Napolitano also pointed to the fact that Ocean Drive and the Greenbelt have been heavily used without a face covering requirement, and the city had not seen a large uptick in cases. At the same time, he noted the that city issued more than 200 warnings for visitors failing to wear a mask at Polliwog over the weekend.
"The problem of consistency is what we’re having trouble with," he said.
Napolitano added that if Manhattan Beach is able to continue to have Polliwog open without a large increase in cases, and continues to stress social distancing, then the city should relieve city staff of the burden of face covering enforcement and "baby-sitting."
"I don’t want to see any spikes but we also need to roll things out in a smart way, and staff can’t keep enforcing this in the same way across the city [if we open more parks], he said. Requiring face masks creates a false expectation that the city would be able to enforce the requirement, he added. "It’s an unwinnable situation."
Hersman agreed, and suggested that instead of trying to continue to enforce mask-wearing, that the city should emphasize social distancing. "Making [face coverings] mandatory; all it’s doing is frustrating everyone," she added.
Hadley, who has spoken in favor of opening more public places sooner, said that it was a matter of risk assessment in her mind. "Several weeks ago, I was big on enforcement. It's several weeks later and the sky hasn’t fallen, so my risk tolerance has gone up," she said.
Yet Montgomery told the council that he was frustrated by the change in position. "My frustration is that we’ve just told everybody, 'Put the message out - mandatory face coverings.' Now we’ll just make it strongly suggested; it’ll make it weaker.

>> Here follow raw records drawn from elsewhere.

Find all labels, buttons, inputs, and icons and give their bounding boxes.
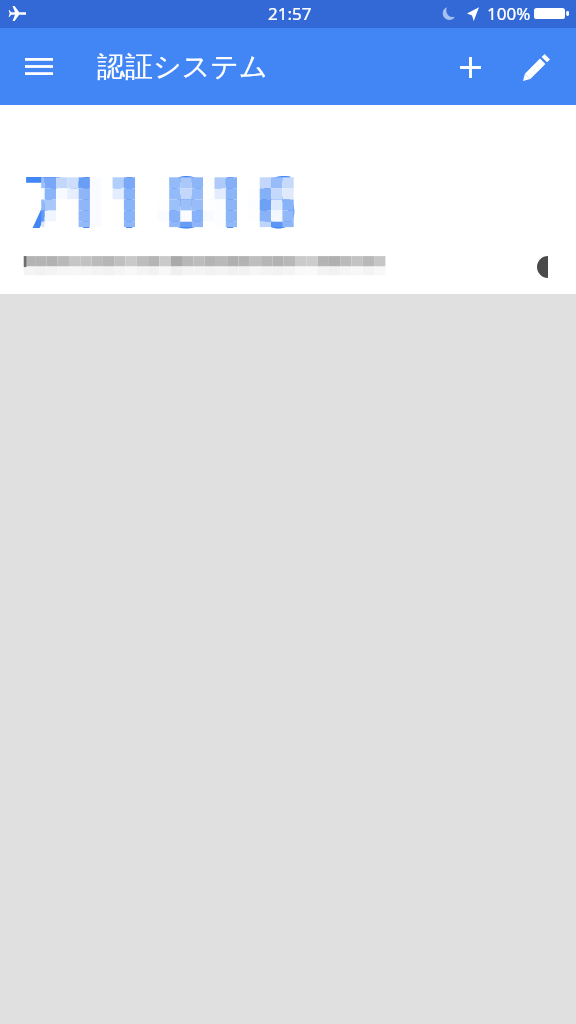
staticText: 6 [257, 152, 298, 249]
staticText: 21:57 [268, 2, 312, 25]
staticText: 1 [64, 152, 105, 249]
button[interactable]: Edit accounts [512, 43, 560, 91]
staticText: 1 [107, 152, 148, 249]
staticText: 100% [487, 2, 531, 25]
staticText: 1 [208, 152, 249, 249]
button[interactable]: Open navigation drawer [16, 44, 61, 89]
button[interactable]: One-time code entry [0, 105, 576, 294]
staticText: 7 [23, 152, 64, 249]
staticText: 認証システム [97, 49, 268, 84]
button[interactable]: Add account [446, 43, 494, 91]
staticText: 8 [166, 152, 207, 249]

People are not complying so we give it up?"
Montgomery added that over the weekend he saw plenty of people wearing face coverings without having an issue with it. "People felt safer walking by each other because they had facial coverings on."
Stern added a note of caution, and given that Manhattan Beach seems to be weathering the crisis relatively well, urged the council to stay the course. "We have overwhelming evidence that social distancing and using masks are what’s helping us. That’s what our goal is - our goal is to keep things working really well," she said.
Trial Opening for Polliwog
Polliwog Park had re-opened on a trial basis on Saturday, with city officials calling the limited opening a success.
Over the weekend, city manager Bruce Moe reported, staff gave 223 warnings to visitors about wearing face coverings. On Monday and Tuesday, he said, there were 504 visitors observed, and 63 percent of them (or approximately 318) were wearing face coverings.
Moe said that in many cases, children were not wearing face coverings because their parents were not aware that face coverings were required for anyone over age two. He said that in general, people were compliant with requests, and in many cases, went back to a car to get a face covering.
On Monday, the city council had directed staff to expand on the signage to emphasize that face coverings were mandatory.
Following Wednesday's policy reversal, senior management analyst George Gabriel told DigMB that the city will keep the signage and store it. Given that the situation is fluid, he said, the signage may be used in the future or could be repurposed for alternative means at a later date.